The output may be returned in any order, so sorting is not required unless explicitly requested.

For example, suppose we have:

date_id make_name lead_id partner_id
2020-12-8 toyota 0 1
2020-12-8 toyota 1 0
2020-12-8 toyota 1 2

For (2020-12-8, toyota):

  • Distinct lead_id values are {0, 1}, count = 2
  • Distinct partner_id values are {0, 1, 2}, count = 3

So the result row becomes:

date_id make_name unique_leads unique_partners
2020-12-8 toyota 2 3

Since the problem belongs to the Database category on LeetCode, the expected solution is written in SQL, not Python or Go.

The constraints are relatively small for an SQL aggregation problem, and the structure of the task strongly suggests the use of GROUP BY combined with COUNT(DISTINCT ...).

An important edge case is the presence of duplicate rows. If the same (lead_id, partner_id) pair appears multiple times for the same manufacturer and date, we must still count each ID only once. Another edge case is when multiple rows contain the same lead but different partners, or vice versa. We must count uniqueness independently for leads and partners.

Approaches

Brute Force Approach

A brute-force solution would conceptually process every unique (date_id, make_name) pair separately. For each group, we could scan the entire table and manually maintain collections of seen lead_id and partner_id values.

This works because every row belonging to the same (date_id, make_name) combination contributes possible lead and partner IDs. Using a set structure guarantees uniqueness.

However, this approach is inefficient because for every unique group we repeatedly scan the whole table. If there are g groups and n rows, the worst-case complexity becomes O(g × n), which is unnecessary.

Optimal Approach

The key observation is that SQL databases are designed for grouped aggregation. Since the problem explicitly asks for counts per (date_id, make_name) pair, GROUP BY naturally fits.

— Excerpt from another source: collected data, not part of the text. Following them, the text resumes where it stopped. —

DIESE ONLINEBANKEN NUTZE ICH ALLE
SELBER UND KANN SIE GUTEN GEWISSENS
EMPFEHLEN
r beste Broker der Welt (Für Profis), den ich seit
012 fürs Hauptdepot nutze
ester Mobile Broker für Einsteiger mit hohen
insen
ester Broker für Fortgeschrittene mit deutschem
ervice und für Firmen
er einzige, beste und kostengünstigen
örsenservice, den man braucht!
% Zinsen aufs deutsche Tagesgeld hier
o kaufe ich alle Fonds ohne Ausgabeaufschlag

Within each group, SQL provides COUNT(DISTINCT column) to count unique values efficiently. This avoids duplicate counting automatically and eliminates the need for manual tracking.

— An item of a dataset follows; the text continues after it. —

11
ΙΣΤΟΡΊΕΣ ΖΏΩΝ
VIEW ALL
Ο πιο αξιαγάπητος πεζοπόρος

By grouping once and computing both distinct counts in the same query, we solve the problem efficiently and cleanly.

Approach Time Complexity Space Complexity Notes
Brute Force O(g × n) O(n) Repeatedly scans the table for each group
Optimal O(n log n) O(n) Uses GROUP BY with COUNT(DISTINCT)

Algorithm Walkthrough

  1. Group the rows by date_id and make_name.

This step ensures that all sales belonging to the same manufacturer on the same day are processed together. Since the result requires one row per (date_id, make_name) pair, this grouping is the foundation of the solution. 2. Count distinct lead_id values inside each group.

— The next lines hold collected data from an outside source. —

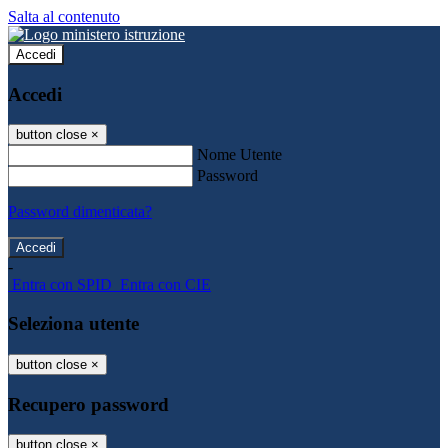
Salta al contenuto
Accedi
Accedi
button close
×
Nome Utente
Password
Password dimenticata?
-
Entra con SPID
Entra con CIE
Seleziona utente
button close
×
Recupero password
button close
×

We use COUNT(DISTINCT lead_id) so repeated occurrences of the same lead are counted only once. This correctly handles duplicate rows and repeated leads. 3. Count distinct partner_id values inside each group.

Similarly, COUNT(DISTINCT partner_id) ensures each partner contributes at most one count per group. 4. Return the grouped results.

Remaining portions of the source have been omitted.